An Invitation to Explore the Role of Knowledge in society
Alberto Melo, the great Portuguese adult educator and scholar and also our friend and mentor says it powerfully and eloquently in one of the lines from his chapter in this important new book edited by Antonio Fragoso from Portugal, Ewa Kurantowicz from Poland, and Emilio Lucio-Villegas from Spain.
He says "We will not survive in a society where all life forms are put at the service of the economy"
This is the context within which Between Global and Local: Adult Learning and Development now appears. We are living in extremely complex times. For those of us coming from the older and wealthier OECD types of nations, we find ourselves fighting for the survival of state support and benefits in terms of health, employment and education. Wave after wave of neo-liberal regimes have been democratically elected in our nations all seemingly with the same narrow agenda to pay off the mistakes of the banking sectors and other multinational business errors and criminality by cutting back on support to the poor. In the State of Arizona in the United States, my unemployed and seriously unhealthy younger brother's very life is at stake in the political games of the State of Arizona.

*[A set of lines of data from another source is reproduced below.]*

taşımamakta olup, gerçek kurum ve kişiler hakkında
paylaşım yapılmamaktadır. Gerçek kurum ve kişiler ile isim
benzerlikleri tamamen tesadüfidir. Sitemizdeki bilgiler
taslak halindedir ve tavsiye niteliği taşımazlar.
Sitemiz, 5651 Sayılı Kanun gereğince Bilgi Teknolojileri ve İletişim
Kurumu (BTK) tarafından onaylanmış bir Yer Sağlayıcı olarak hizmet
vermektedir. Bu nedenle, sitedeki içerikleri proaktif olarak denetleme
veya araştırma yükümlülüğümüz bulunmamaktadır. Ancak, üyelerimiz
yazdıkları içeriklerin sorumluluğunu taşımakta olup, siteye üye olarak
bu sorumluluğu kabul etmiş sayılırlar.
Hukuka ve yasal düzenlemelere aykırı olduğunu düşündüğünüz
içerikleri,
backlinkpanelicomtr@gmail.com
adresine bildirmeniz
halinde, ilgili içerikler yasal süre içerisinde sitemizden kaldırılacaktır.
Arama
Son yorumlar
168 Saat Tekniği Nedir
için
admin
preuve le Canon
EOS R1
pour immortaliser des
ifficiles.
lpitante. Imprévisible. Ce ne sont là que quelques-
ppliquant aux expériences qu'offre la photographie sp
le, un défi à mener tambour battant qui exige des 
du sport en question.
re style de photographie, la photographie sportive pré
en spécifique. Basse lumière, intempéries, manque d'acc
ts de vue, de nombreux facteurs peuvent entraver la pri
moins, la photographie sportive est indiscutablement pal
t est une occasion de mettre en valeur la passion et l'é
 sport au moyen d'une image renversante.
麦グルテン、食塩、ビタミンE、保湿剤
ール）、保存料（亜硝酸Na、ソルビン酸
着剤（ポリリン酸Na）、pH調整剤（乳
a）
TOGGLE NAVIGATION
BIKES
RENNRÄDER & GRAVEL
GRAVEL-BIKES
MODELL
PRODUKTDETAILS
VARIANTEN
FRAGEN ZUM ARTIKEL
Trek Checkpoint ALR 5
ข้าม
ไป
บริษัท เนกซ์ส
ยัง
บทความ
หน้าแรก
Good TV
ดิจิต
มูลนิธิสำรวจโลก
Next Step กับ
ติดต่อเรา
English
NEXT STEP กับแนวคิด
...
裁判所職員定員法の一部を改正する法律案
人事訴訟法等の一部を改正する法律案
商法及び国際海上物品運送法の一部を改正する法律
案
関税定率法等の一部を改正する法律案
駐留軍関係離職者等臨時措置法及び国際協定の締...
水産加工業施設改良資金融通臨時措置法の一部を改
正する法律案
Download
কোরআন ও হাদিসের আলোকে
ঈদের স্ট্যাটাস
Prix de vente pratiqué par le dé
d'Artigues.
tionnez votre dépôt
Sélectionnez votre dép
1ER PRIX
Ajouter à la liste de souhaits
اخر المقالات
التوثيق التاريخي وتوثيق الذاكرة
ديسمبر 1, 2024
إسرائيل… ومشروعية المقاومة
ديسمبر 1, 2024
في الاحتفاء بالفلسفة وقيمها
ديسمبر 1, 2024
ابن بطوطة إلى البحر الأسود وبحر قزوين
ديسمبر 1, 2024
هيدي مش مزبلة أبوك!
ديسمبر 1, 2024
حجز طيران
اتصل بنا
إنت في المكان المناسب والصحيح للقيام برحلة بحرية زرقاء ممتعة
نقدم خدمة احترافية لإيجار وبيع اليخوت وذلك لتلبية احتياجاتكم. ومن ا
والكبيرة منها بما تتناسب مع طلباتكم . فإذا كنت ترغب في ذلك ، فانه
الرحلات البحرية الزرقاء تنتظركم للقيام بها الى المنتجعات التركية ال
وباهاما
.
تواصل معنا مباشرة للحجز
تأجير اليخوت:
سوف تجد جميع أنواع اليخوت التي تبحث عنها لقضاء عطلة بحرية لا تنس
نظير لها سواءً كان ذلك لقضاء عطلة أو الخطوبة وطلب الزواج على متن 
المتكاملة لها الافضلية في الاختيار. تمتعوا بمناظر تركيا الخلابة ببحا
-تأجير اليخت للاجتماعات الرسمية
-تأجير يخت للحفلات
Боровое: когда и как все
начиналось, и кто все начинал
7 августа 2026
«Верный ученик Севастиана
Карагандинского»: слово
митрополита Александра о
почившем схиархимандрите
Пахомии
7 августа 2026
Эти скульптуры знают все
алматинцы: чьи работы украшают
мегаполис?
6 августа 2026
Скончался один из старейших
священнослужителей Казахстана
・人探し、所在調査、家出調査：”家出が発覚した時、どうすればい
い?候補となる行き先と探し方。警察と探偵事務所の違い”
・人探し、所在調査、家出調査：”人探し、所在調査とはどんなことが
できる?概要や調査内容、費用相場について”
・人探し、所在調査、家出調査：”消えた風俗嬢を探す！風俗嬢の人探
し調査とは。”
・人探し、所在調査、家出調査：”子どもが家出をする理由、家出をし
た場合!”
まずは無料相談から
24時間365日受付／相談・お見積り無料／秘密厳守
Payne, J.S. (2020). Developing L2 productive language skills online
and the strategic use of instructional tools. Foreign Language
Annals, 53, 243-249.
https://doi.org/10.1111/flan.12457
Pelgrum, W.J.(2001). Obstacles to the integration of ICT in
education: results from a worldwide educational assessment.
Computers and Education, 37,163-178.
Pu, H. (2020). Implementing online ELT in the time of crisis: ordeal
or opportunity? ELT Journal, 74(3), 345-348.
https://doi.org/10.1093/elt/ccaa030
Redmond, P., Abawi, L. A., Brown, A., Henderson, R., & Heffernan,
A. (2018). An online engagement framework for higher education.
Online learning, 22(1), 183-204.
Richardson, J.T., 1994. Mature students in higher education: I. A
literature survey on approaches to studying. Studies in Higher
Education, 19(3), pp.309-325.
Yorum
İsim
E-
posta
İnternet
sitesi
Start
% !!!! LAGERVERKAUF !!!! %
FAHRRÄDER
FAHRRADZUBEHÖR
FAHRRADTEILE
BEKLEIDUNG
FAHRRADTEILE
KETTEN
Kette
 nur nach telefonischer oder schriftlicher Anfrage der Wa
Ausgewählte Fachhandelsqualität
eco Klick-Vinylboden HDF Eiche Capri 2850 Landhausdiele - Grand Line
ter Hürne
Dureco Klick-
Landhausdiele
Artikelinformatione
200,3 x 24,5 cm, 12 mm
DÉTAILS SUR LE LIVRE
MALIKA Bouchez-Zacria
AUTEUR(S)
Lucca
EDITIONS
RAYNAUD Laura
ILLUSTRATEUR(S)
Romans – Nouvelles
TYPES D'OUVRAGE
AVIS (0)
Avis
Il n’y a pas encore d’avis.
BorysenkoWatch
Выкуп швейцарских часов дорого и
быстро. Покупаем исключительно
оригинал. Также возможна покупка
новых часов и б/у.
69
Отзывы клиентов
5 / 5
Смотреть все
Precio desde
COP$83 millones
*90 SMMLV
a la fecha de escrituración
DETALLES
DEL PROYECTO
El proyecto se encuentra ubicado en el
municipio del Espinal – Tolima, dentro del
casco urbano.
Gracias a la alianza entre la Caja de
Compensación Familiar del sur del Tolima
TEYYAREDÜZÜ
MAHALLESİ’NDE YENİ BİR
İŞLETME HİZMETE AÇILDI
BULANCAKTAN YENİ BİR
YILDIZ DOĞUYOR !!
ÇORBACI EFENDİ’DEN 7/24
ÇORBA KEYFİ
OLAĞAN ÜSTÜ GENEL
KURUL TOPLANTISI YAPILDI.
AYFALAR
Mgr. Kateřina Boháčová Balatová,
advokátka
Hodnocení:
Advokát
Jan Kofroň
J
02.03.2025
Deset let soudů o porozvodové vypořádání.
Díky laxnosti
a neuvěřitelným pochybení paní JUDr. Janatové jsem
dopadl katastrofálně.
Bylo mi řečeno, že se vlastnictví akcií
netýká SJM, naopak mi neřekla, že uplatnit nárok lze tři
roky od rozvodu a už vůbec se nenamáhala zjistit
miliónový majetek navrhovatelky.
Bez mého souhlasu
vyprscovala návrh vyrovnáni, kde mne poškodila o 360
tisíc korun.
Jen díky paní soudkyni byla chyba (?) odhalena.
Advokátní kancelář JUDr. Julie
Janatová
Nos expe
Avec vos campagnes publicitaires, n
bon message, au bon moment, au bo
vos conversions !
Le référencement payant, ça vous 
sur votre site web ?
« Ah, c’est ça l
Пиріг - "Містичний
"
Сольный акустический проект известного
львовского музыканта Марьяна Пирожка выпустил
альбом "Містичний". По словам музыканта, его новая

In the rapidly growing global economies of China, India, Indonesia, Brazil perhaps even Turkey the kinds of social support structures at OECD levels have never existed and perhaps in the climate of a world bowing down to the alter of profit, they never will. Perhaps the market will be put forward as the only way forward. But in these rapidly growing economies, the gap between the rich and poor is growing at alarming rates as well, but from the perspective of the middle classes, which are expanding rapidly, perhaps things are looking good for the first time. We experience these global and local phenomena very differently depending on our gender, race, ability, class and more.
The Arab Spring according to Abdul Ilah Albayaty, Hana Al Bayaty and Ian Douglas of the Brussells Tribunal Executive Committee, is "the natural result of the failure of the globalisation model and the impasse affecting the entire world. Indeed, as soon as an economy opens up to foreign capital and one gives the local economy and services over to market forces, the state’s role is automatically undermined and remains only to protect the model itself. By consequence, whether in Tunisia or elsewhere in the developing world, it resulted in a contradiction between the people’s interests and the class created to protect foreign capital.
In a number of much poorer countries, most of which are in Africa, conflict, armed struggles, legal and illegal exploitation of that continent's mineral and forest resources are the order of the day. In Tanzania, a place that gave me my first start in adult education some 40 or so years ago, where there were once 2 state universities of quite good quality, there are now over 70 universities, mostly smaller private for-profit and of extremely poor quality.
And across all nations and all people's is the impact of our collective inability to find a balance between human activity and the rest of nature. Climate change, contamination of water and destruction of renewable forests cry out for attention.
And everywhere people are on the move from the rural areas to the towns, from poor countries to rich countries, from conflict zones to places where people hope for a quiet night for their children, peace for their families, some food and some work.
And Communities are where we experience all these tensions and phenomena...communities where we sleep at night, shop during the day, work in or leave from to work elsewhere in our cities or towns.
Communities are where we have shelter. Where we have water for sanitation. Where we have health services. Where we have some schools. Where we have music. Where we have sports. Where we hold meetings on important issues of the day. Communities are the last places of resistance in a world galloping forward and backwards in every direction of madness.